Speaking to Bloomberg Television Tuesday, Greenspan said stocks are “very cheap.” They offer good value and are likely to rise as corporate earnings increase over time, he added.
Greenspan pointed to the equity premium -- the excess return that the stock market provides over a safer long-term government bonds -- saying it is at its highest level in 50 years. That fact, coupled with a “very low” price-to-earnings ratio, is driving investors into stock investments, he said.
“There’s no place for earnings to grow except into stock prices,” Greenspan told Bloomberg. “The point I have been making lately is we are underestimating the extent of equity stimulus in driving this economy.”
Also known as a “multiple,” the price-to-earnings ratio valuation measures the price paid for a share relative to the annual profit earned per share by a company. If it is high, investors are paying more for each unit of profit, making the stock more expensive compared to one with a lower price-to-earnings ratio.
But could Greenspan be irrationally exuberant?
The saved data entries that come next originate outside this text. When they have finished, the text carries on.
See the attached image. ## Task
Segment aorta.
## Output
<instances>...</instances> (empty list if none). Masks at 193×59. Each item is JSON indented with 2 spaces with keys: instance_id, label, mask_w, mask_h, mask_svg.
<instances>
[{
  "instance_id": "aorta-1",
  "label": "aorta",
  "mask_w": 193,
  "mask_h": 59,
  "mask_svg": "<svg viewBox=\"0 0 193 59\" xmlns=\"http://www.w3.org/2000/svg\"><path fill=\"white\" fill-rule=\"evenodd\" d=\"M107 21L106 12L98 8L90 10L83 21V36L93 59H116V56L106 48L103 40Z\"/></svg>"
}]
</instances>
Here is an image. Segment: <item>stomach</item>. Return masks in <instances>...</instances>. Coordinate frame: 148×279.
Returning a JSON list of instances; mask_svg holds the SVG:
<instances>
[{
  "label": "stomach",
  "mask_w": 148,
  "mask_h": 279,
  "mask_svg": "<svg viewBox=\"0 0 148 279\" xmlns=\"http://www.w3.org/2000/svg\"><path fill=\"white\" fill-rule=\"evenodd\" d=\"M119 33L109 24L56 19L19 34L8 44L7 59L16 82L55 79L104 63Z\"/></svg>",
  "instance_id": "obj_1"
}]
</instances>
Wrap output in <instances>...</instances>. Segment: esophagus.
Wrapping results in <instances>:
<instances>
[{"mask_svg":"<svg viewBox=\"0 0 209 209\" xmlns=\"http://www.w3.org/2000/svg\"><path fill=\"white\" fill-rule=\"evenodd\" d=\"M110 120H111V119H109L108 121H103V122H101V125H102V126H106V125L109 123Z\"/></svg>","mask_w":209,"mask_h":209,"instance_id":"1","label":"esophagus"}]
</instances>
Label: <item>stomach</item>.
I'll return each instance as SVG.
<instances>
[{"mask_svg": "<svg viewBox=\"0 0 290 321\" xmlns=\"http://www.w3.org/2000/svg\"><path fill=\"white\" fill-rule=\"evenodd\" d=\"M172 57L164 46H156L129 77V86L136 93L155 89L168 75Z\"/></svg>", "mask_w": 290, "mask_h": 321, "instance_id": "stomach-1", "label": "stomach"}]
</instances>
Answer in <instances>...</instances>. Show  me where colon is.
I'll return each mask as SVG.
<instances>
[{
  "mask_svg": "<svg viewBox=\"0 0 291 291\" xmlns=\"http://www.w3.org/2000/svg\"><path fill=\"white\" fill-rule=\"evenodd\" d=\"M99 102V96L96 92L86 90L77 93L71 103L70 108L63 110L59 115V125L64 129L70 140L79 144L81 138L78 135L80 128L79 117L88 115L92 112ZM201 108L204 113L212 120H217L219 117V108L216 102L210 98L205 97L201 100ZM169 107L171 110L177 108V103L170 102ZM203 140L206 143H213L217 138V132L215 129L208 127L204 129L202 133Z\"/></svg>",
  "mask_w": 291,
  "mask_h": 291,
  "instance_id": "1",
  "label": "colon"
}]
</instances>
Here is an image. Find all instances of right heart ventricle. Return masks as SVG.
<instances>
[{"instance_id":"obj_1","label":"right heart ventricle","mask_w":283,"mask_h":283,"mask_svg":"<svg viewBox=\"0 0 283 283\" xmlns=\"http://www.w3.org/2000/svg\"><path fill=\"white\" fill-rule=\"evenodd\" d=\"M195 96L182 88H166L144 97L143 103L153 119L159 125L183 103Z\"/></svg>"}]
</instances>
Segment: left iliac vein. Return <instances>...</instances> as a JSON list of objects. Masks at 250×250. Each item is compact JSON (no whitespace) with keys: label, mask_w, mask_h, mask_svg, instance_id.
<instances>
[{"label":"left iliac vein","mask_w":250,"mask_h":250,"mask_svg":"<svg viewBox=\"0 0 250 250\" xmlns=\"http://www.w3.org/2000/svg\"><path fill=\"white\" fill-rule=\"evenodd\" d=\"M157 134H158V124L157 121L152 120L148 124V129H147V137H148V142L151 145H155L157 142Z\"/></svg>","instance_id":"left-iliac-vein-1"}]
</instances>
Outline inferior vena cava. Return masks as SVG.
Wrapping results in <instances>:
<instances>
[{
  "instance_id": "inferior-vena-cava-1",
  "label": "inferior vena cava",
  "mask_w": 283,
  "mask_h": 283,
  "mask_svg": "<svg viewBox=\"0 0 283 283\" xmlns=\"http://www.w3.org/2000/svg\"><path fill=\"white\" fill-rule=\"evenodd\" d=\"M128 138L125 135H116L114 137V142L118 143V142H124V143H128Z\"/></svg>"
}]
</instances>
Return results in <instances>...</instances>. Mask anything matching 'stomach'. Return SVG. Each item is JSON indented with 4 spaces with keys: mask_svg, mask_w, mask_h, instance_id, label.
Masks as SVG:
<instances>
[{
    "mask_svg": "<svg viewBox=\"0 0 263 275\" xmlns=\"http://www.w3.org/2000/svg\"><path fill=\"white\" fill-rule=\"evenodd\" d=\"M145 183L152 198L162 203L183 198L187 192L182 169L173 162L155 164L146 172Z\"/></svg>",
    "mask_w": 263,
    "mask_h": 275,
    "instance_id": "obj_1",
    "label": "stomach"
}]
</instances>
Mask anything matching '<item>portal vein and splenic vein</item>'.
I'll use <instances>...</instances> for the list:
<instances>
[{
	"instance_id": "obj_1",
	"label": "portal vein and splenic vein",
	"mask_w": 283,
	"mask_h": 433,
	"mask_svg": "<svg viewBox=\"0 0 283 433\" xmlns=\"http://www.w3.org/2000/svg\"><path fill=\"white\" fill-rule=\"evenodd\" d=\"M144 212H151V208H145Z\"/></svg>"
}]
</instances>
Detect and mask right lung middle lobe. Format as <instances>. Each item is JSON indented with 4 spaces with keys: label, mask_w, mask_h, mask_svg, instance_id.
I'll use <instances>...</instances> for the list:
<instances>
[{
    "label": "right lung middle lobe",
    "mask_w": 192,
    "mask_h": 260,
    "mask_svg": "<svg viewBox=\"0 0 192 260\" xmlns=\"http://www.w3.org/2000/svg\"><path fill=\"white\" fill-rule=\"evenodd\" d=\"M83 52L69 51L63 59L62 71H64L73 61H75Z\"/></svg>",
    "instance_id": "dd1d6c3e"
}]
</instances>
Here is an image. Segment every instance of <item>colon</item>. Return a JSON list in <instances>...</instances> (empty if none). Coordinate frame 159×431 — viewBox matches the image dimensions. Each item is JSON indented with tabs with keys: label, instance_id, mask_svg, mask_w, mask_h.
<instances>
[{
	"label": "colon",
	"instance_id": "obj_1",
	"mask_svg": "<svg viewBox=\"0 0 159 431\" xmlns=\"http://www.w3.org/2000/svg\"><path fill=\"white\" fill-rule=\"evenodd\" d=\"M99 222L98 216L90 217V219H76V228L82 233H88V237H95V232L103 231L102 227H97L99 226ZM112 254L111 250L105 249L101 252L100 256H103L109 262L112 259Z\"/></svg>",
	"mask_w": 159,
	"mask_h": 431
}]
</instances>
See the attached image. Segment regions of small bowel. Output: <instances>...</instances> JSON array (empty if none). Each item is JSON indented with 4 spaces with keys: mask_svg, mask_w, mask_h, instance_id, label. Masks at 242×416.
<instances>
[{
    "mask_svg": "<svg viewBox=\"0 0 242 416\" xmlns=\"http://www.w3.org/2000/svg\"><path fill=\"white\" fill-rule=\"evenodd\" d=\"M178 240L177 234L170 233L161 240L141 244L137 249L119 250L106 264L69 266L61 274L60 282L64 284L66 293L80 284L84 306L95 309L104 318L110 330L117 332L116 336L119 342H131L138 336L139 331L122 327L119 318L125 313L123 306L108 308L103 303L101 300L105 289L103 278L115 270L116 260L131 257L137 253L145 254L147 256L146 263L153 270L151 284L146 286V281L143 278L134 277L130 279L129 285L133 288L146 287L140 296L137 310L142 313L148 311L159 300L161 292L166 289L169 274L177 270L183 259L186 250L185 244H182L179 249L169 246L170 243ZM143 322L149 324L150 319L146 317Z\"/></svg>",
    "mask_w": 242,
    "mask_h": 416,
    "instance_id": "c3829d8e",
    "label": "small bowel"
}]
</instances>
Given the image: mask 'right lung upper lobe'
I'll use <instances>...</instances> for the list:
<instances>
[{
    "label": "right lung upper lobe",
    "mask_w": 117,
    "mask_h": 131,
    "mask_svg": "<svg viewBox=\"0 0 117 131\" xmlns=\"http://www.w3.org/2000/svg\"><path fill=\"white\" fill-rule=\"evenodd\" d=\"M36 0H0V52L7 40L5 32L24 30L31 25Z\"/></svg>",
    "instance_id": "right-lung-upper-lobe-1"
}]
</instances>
Some analysts are asking if the stock market’s recent rally has run its course. After rallying neatly 30 percent since early October, the Standard & Poor’s stock index, a broad market measure, was slipped 1 percent for the month of April, as worries about the economic outlook resurfaced.
The renewed economic jitters, coupled with fears about the outlook for the euro zone, sent investors to the relative safety of bonds, meant that for the first time since the beginning of 2008, bonds were the only investments that provided positive returns for the month.